Nilai-nilai yang Diajarkan Dalam Pendidikan Karakter
Dalam pendidikan karakter Lickona menekankan pentingya tiga komponen karakter yang baik (components of good character) yaitu moral knowing atau pengetahuan tentang moral, moral feeling atau perasaan tentang moral dan moral action atau perbuatan bermoral.
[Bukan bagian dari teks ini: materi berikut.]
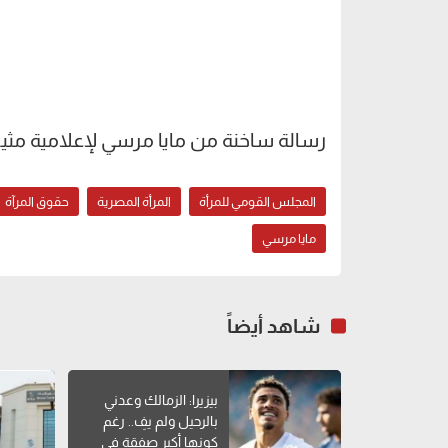
رسالة ساخنة من مايا مرسي لإعلامية مثي
المجلس القومي للمرأة
المرأة المصرية
حقوق المرآة
مايا مرسي
شاهد أيضاً
بيزيرا: الزمالك وعدني
بالرحيل ولم يفِ.. رغم
كونها أكبر صفقة في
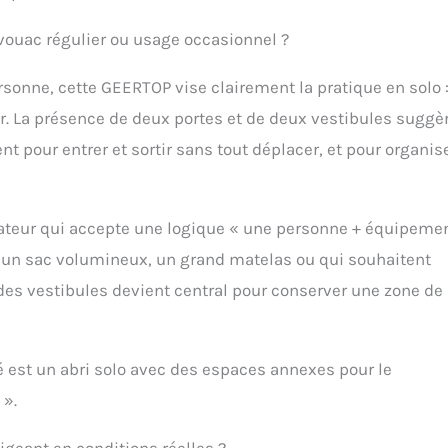
taller cette tente facilement et rapidement. ➤ 1 PERSONNE : 213 cm x
ivouac régulier ou usage occasionnel ?
m. 3 SAISON : la tente pour la randonnée, l'escalade, le camping au
en ETE et en AUTOMNE.
onne, cette GEERTOP vise clairement la pratique en solo 
. La présence de deux portes et de deux vestibules suggè
 pour entrer et sortir sans tout déplacer, et pour organise
lisateur qui accepte une logique « une personne + équipeme
c un sac volumineux, un grand matelas ou qui souhaitent
t des vestibules devient central pour conserver une zone de
té est un abri solo avec des espaces annexes pour le
 ».
xigeant en conditions réelles ?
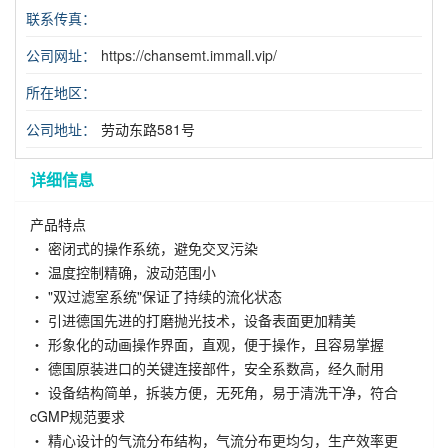
联系传真：
公司网址：
https://chansemt.immall.vip/
所在地区：
公司地址：
劳动东路581号
详细信息
产品特点
・ 密闭式的操作系统，避免交叉污染
・ 温度控制精确，波动范围小
・ "双过滤室系统"保证了持续的流化状态
・ 引进德国先进的打磨抛光技术，设备表面更加精美
・ 形象化的动画操作界面，直观，便于操作，且容易掌握
・ 德国原装进口的关键连接部件，安全系数高，经久耐用
・ 设备结构简单，拆装方便，无死角，易于清洗干净，符合
cGMP规范要求
・ 精心设计的气流分布结构，气流分布更均匀，生产效率更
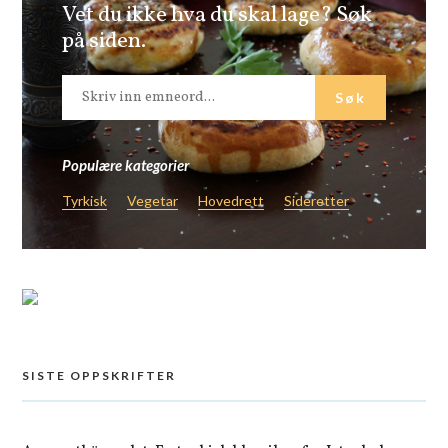
Vet du ikke hva du skal lage? Søk
på siden.
Populære kategorier
Tyrkisk
Vegetar
Hovedrett
Sideretter
SISTE OPPSKRIFTER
Hal ini diperlukan agar siswa didik mampu memahami, merasakan dan mengerjakan sekaligus nilai-nilai kebajikan.
Moral Knowing; terdapat enam hal yang menjadi tujuan dari diajarkannya moral knowing yaitu:
1) moral awereness,
2) knowing moral values,
3) persperctive taking,
4) moral reasoning,
5) decision making dan
6) self-knowledge.
Moral Feeling; terdapat 6 hal yang merupakan aspek dari emosi yang harus mampu dirasakan oleh seseorang untuk menjadi manusia berkarakter yakni :
1) conscience,
2) self-esteem,
3) empathy,
4) loving the good,
5) self-control dan
6) humility.
Moral Action. Perbuatan/tindakan moral ini merupakan hasil (outcome) dari dua komponen karakter lainnya. Untuk memahami apa yang mendorong seseorang dalam perbuatan yang baik (act morally) maka harus dilihat tiga aspek lain dari karakter yaitu :
1) kompetensi (competence),
2) keinginan (will) dan
3) kebiasaan (habit).
Untuk itu dalam Deklarasi Aspen dihasilkan enam butir nilai etik utama (core ethical values) yang disepakati untuk diajarkan dalam sistem pendidikan karakter di Amerika yang meliputi:
1) dapat dipercaya (trustworthy) meliputi sifat jujur (honesty) dan integritas (integrity),
2) memperlakukan orang lain dengan hormat (treats people with respect),
3) bertanggungjawab (responsible),
4) adil (fair),
5) kasih sayang (caring) dan
6) warganegara yang baik (good citizen).
Ratna Megawangi sebagai pencetus pendidikan karakter di Indonesia telah menyusun karakter mulia yang selayaknya diajarkan kepada anak, yang kemudian disebut sebagai 9 pilar yaitu:
1. Cinta Tuhan dan kebenaran (love Allah, trust, reverence, loyalty)
2. Tanggungjawab, kedisiplinan, dan kemandirian (responsibility, excellence, self reliance, discipline, orderliness)
3. Amanah (trustworthiness, reliability, honesty)
4. Hormat dan santun (respect, courtessy, obedience)
5. Kasih sayang, kepedulian, dan kerjasama (love, compassion, caring, empathy, generousity, moderation, cooperation)
6. Percaya diri, kreatif, dan pantang menyerah (confidence, assertiveness, creativity, resourcefulness, courage, determination and enthusiasm)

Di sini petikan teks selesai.